- [EXERCISE INSTRUCTIONS] Starting with the first line of the material, reproduce exactly each line up to and including the one that contains "目的、材料选择、图案和文字设计、印刷工艺、印刷质量和细", leaving out every picture.
╔══
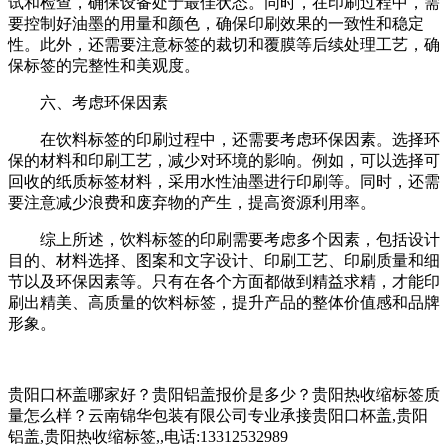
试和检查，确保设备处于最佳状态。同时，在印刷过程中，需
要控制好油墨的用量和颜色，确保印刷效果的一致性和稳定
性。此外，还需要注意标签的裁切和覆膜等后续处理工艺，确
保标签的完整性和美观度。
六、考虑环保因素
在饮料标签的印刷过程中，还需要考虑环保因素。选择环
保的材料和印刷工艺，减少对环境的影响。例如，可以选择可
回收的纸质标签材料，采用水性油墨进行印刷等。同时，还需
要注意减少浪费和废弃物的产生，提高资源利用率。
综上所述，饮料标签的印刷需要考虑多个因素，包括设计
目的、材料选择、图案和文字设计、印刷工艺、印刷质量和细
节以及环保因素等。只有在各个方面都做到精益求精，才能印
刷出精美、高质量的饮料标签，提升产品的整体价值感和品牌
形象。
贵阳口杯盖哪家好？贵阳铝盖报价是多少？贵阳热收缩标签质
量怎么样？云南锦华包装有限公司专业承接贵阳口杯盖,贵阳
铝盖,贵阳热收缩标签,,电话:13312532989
╚══
- [EXERCISE RESULT]
试和检查，确保设备处于最佳状态。同时，在印刷过程中，需
要控制好油墨的用量和颜色，确保印刷效果的一致性和稳定
性。此外，还需要注意标签的裁切和覆膜等后续处理工艺，确
保标签的完整性和美观度。
六、考虑环保因素
在饮料标签的印刷过程中，还需要考虑环保因素。选择环
保的材料和印刷工艺，减少对环境的影响。例如，可以选择可
回收的纸质标签材料，采用水性油墨进行印刷等。同时，还需
要注意减少浪费和废弃物的产生，提高资源利用率。
综上所述，饮料标签的印刷需要考虑多个因素，包括设计
目的、材料选择、图案和文字设计、印刷工艺、印刷质量和细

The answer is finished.